The ECB itself will be keeping a close eye on the banking system to gauge the effect of its announcements at last week's policy meeting. Taking into account the ECB's 'menu' for the banks and the EU decisions, perhaps markets have less reason to fear immediate financial market disruptions but it remains clear that deep structural reforms lay ahead, and the growth outlook within the new 'austerity union' will be challenging. The ECB has taken this into account in its rates decisions but the inflation outlook suggests they do not have as much room for manoeuvre as previously anticipated. What's more, several ECB Governing Council members appeared to disagree with even the most recent cuts and a market in search of far greater stimulus from balance sheet deployment to rate cuts will need to manage their expectations. In addition, the ECB appears to be unimpressed by potential IMF calls upon their cash, though Draghi has conceded that this discussion may be out of his hands for the time being.

The week ahead will be a good opportunity to assess the market's verdict on Europe, with the last week of major bond issuance in the Eurozone before the holiday season kicks in. Spain, Italy and Germany are the only countries which have not hit their 2011 supply quotas yet and will tap the market for around EUR12bn. Overnight Chinese and Australian trade data both showed some deceleration, but as expected under current circumstances. Ahead this week, the FOMC and Norges Bank meet, though the SNB move will dominate markets and we look for the EURCHF target to be raised to 1.25.

EUR
This week we visited clients in the Middle East. There has been much speculation about accounts in the region propping up the euro over the last few months. But with a couple of exceptions, we found most Middle East managers to be cautious on the euro. Though clients have not significantly reduced their Eurozone holdings, they have rotated away from peripheral to core bond markets, suggesting the euro is still at risk to selling out of the region if AAA European countries are downgraded. That keeps us bearish on the euro. Please see http://www.ubs.com/fx for details.

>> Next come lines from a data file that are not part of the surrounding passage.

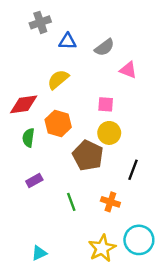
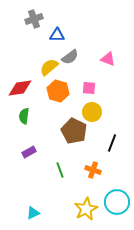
gray semicircle: (104, 47) -> (70, 57), moved
orange hexagon: (58, 123) -> (58, 91), moved

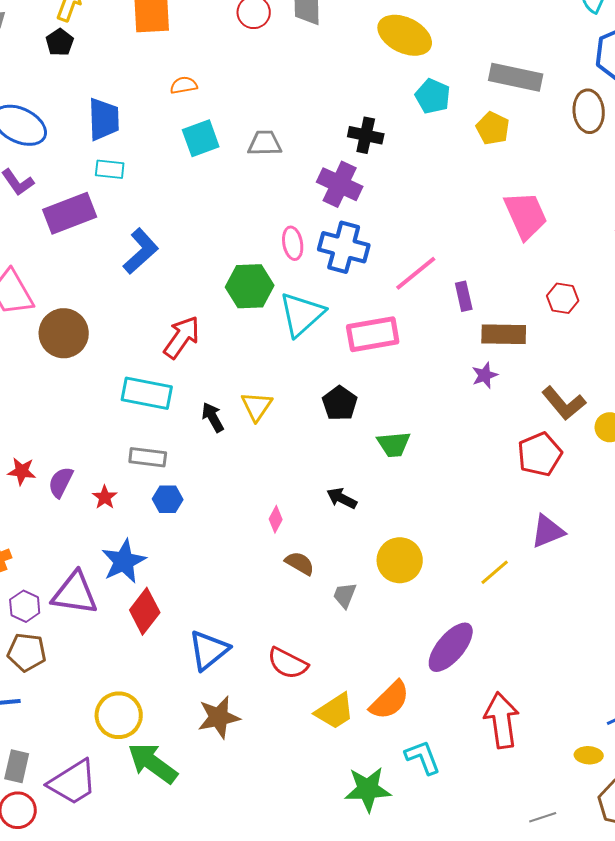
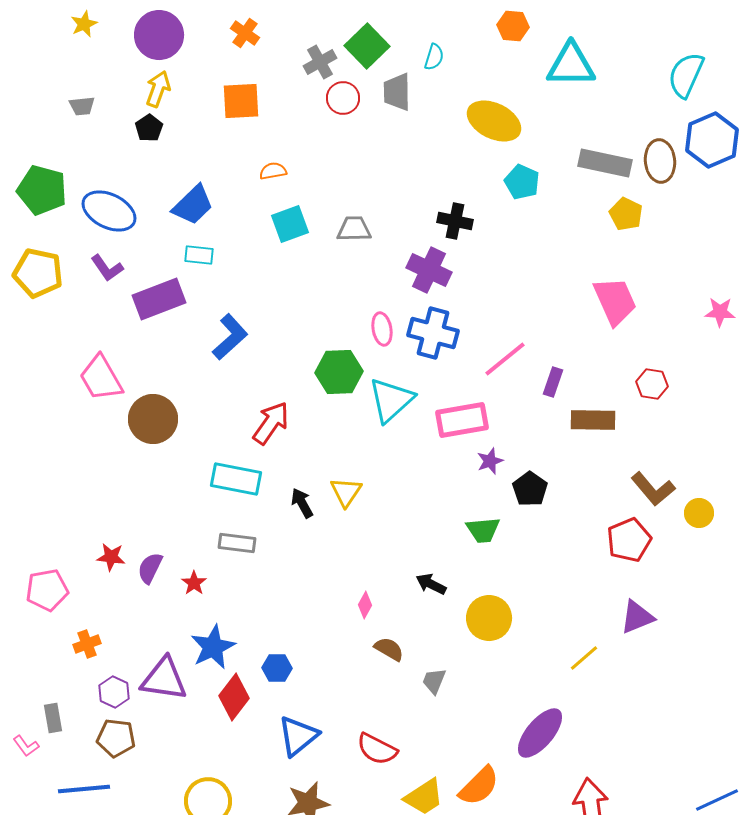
brown ellipse: (589, 111) -> (660, 161), moved
blue trapezoid: (104, 119) -> (193, 205), turned 48
yellow pentagon: (493, 128) -> (626, 214), moved
purple rectangle: (464, 296) -> (553, 382), turned 32
purple star: (485, 375) -> (490, 461), moved
black pentagon: (340, 403) -> (530, 489), moved
blue hexagon: (168, 499) -> (277, 668), moved
yellow circle: (400, 560) -> (489, 618), moved

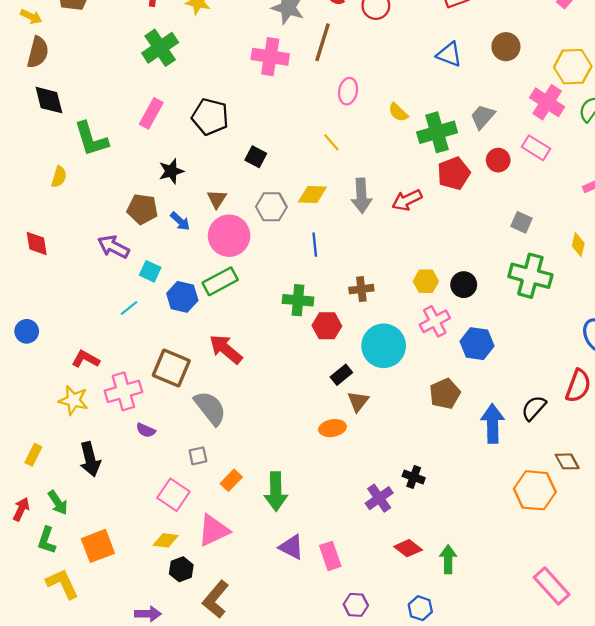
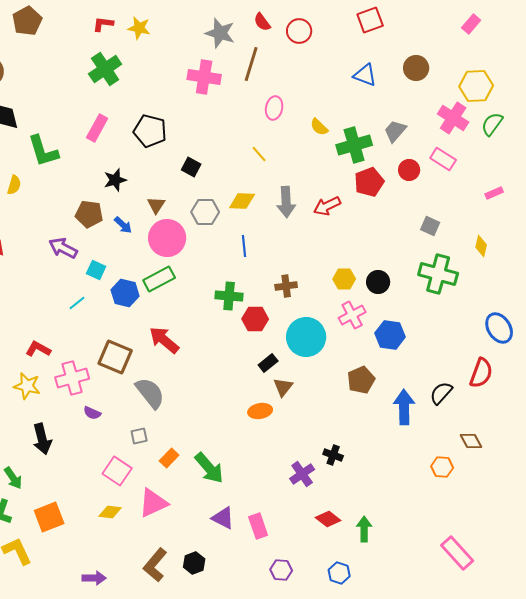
orange hexagon: (535, 490) -> (442, 467), size x0.6
green arrow: (276, 491) -> (209, 468), turned -40
black hexagon: (181, 569) -> (194, 563), moved

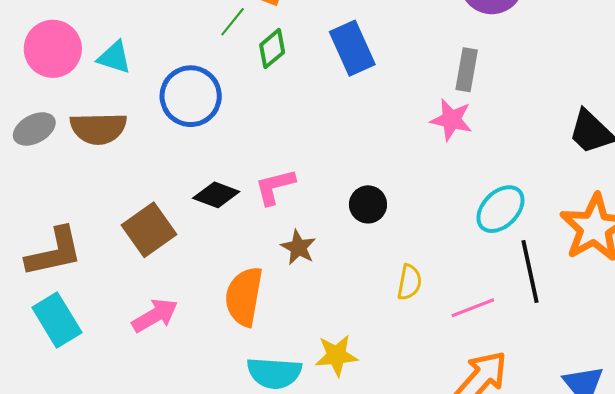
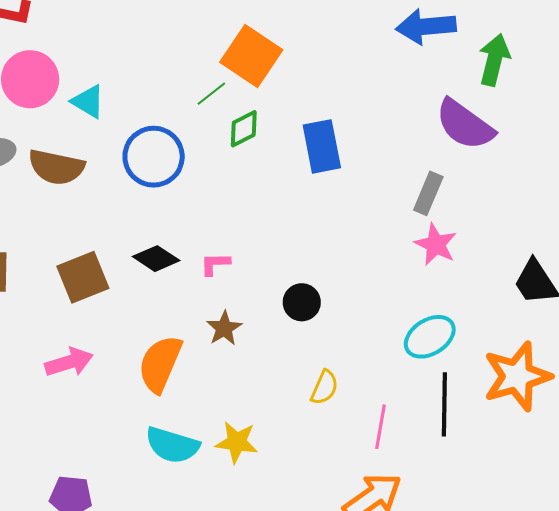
pink star: (451, 120) -> (436, 244), moved
pink L-shape: (275, 187) -> (215, 264), size x0.7
pink line: (473, 308) -> (381, 427), turned -72

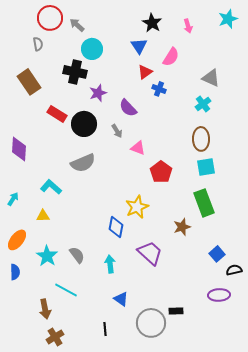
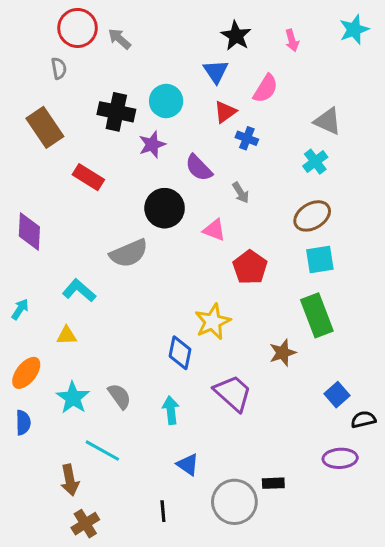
cyan circle: (92, 49) -> (166, 101), moved
black circle: (84, 124) -> (165, 208), moved
gray arrow: (117, 131) -> (241, 193), moved
brown ellipse: (201, 139) -> (312, 216), turned 60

Early on Friday the European Commission released their communiqué on the Summit's agreements. Firstly, unanimity was not achieved with the UK choosing to remain outside the protocol. Hungary, Sweden and the Czech Republic have expressed reservations in different ways and have stayed their decision, though it is expected they will join at some point.

Germany appears to have blocked key points which could have rallied markets, with the issue of providing the ESM with a banking license a key point of contention. This had appeared on the initial draft but was swiftly deemed as 'out of the question' by the senior Eurozone sources. Automatic sanctions will apply for countries that break the new fiscal rules, which was a key demand of Germany and ultimately welcomed by Chancellor Merkel.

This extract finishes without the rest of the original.